On custom components
For React developers, this is where it gets interesting. In React, you pass value and onChange as props:
// React custom input
function CustomInput({ value, onChange }) {
return <input value={value} onChange={onChange} />
}
<CustomInput value={name} onChange={e => setName(e.target.value)} />In Vue 3, v-model on a component uses modelValue as the prop and update:modelValue as the event:
<!-- Parent -->
<CustomInput v-model="name" />
<!-- Which is equivalent to -->
<CustomInput :modelValue="name" @update:modelValue="name = $event" /><!-- CustomInput.vue -->
<script setup>
defineProps<{ modelValue: string }>()
const emit = defineEmits<{ 'update:modelValue': [value: string] }>()
</script>
<template>
<input :value="modelValue" @input="emit('update:modelValue', $event.target.value)" />
</template>Or with Vue 3.4+'s defineModel macro, which removes the boilerplate:
<!-- CustomInput.vue -->
<script setup>
const model = defineModel<string>()
</script>
<template>
<input v-model="model" />
</template>Multiple v-model bindings
React has no built-in equivalent for this. You'd pass multiple value/onChange pairs:
// React: multiple controlled values
<UserForm
name={name} onNameChange={setName}
email={email} onEmailChange={setEmail}
/>Vue 3 supports named v-model bindings:
<!-- Parent -->
<UserForm v-model:name="userName" v-model:email="userEmail" /><!-- UserForm.vue -->
<script setup>
const name = defineModel<string>('name')
const email = defineModel<string>('email')
</script>
<template>
<input v-model="name" placeholder="Name" />
<input v-model="email" placeholder="Email" />
</template>Each named v-model maps to its own prop/event pair: :name + @update:name, :email + @update:email.
Modifiers
Vue's v-model supports modifiers that transform the value automatically:
<!-- .trim removes whitespace -->
<input v-model.trim="name" />
<!-- .number converts to number -->
<input v-model.number="age" type="number" />
<!-- .lazy syncs on change instead of input (like React's onBlur) -->
<input v-model.lazy="query" />In React, you'd handle these transformations inside the onChange handler manually.

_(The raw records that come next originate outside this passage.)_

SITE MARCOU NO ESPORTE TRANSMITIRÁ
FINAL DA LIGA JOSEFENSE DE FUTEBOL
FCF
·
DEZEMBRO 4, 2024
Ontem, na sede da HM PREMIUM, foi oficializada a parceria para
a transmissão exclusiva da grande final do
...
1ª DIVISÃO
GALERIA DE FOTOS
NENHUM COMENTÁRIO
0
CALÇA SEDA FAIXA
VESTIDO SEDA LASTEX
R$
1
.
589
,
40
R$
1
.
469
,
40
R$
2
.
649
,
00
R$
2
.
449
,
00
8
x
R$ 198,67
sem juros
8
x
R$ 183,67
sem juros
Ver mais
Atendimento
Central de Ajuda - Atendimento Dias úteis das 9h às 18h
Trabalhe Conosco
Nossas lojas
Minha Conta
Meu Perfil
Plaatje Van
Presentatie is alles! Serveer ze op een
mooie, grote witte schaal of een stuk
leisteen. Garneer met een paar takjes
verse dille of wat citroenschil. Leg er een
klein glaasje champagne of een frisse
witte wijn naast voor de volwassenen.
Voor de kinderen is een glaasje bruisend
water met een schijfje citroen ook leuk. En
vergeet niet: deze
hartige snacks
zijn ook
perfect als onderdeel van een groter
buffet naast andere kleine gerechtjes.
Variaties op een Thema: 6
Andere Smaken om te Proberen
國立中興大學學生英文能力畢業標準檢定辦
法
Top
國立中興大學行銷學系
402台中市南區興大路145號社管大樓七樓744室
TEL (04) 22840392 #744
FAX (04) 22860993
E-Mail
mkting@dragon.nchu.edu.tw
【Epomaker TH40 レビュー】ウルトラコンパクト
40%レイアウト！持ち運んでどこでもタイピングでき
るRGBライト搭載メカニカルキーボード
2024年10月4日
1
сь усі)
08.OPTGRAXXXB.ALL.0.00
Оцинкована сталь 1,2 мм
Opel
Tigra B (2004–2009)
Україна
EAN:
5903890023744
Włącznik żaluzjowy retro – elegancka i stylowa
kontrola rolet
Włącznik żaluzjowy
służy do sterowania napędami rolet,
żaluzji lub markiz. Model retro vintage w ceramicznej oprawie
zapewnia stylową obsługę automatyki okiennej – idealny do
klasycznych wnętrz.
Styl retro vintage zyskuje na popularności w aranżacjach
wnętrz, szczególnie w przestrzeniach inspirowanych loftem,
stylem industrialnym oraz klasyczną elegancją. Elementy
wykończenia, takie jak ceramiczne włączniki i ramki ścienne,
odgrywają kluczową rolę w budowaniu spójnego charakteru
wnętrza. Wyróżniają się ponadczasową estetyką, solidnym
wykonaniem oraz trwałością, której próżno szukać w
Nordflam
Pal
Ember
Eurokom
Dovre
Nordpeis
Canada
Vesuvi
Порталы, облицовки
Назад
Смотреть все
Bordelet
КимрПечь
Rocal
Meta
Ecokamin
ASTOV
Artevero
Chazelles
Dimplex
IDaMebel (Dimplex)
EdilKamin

The philosophical difference
| Vue (v-model) | React (controlled inputs) | |
|---|---|---|
| Data flow | Bidirectional (by convention) | Unidirectional (always) |
| Verbosity | One line per binding | Two props per binding |
| Control | Implicit wiring | Explicit wiring |
| Debugging | Less obvious where changes originate | Always clear who mutates state |
| Custom transforms | Modifiers (.trim, .number) | Manual in onChange |
| Multiple bindings | v-model:name, v-model:email | Multiple value/onChange prop pairs |
Vue's approach is more concise. React's approach is more traceable. Under the hood, both are doing the same thing: binding a value and listening for changes. Vue generates the wiring at compile time; React asks you to write it yourself.

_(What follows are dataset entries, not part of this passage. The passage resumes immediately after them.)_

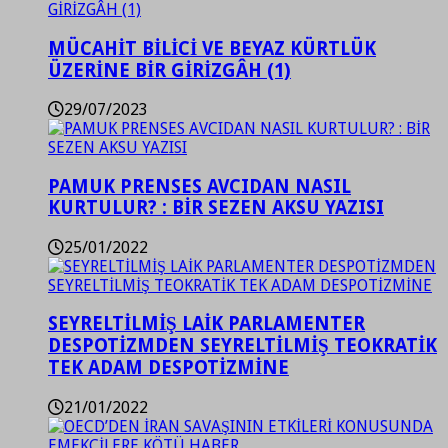
MÜCAHİT BİLİCİ VE BEYAZ KÜRTLÜK
ÜZERİNE BİR GİRİZGÂH (1)
29/07/2023
PAMUK PRENSES AVCIDAN NASIL
KURTULUR? : BİR SEZEN AKSU YAZISI
25/01/2022
SEYRELTİLMİŞ LAİK PARLAMENTER
DESPOTİZMDEN SEYRELTİLMİŞ TEOKRATİK
TEK ADAM DESPOTİZMİNE
21/01/2022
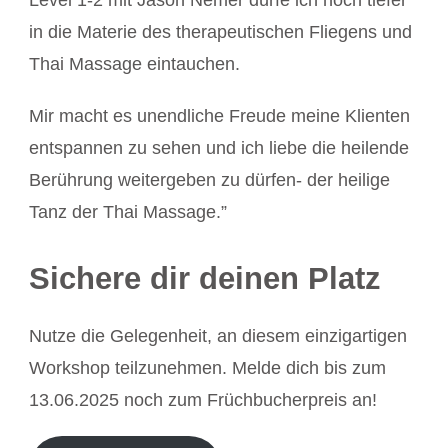
Level 1-2 mit Jason Nemer dürfe ich noch tiefer
in die Materie des therapeutischen Fliegens und
Thai Massage eintauchen.
Mir macht es unendliche Freude meine Klienten
entspannen zu sehen und ich liebe die heilende
Berührung weitergeben zu dürfen- der heilige
Tanz der Thai Massage.”
Sichere dir deinen Platz
Nutze die Gelegenheit, an diesem einzigartigen
Workshop teilzunehmen. Melde dich bis zum
13.06.2025 noch zum Früchbucherpreis an!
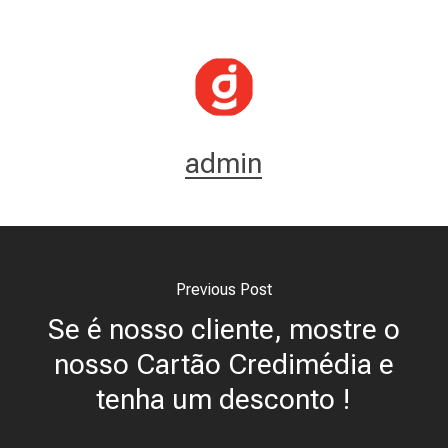
admin
Previous Post
Se é nosso cliente, mostre o
nosso Cartão Credimédia e
tenha um desconto !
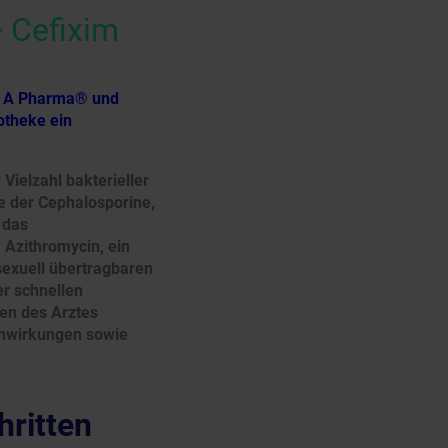
 Cefixim
 1 A Pharma® und
otheke ein
Vielzahl bakterieller
e der Cephalosporine,
 das
Azithromycin, ein
sexuell übertragbaren
er schnellen
en des Arztes
nwirkungen sowie
hritten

What to tell a React developer
v-model is not magic two-way binding. It's a compile-time shortcut that generates the same value + onChange pattern you already write in React. The difference is that Vue's compiler writes the boilerplate for you. If you need to see what's happening, expand the sugar: :modelValue + @update:modelValue is the same pattern as value + onChange.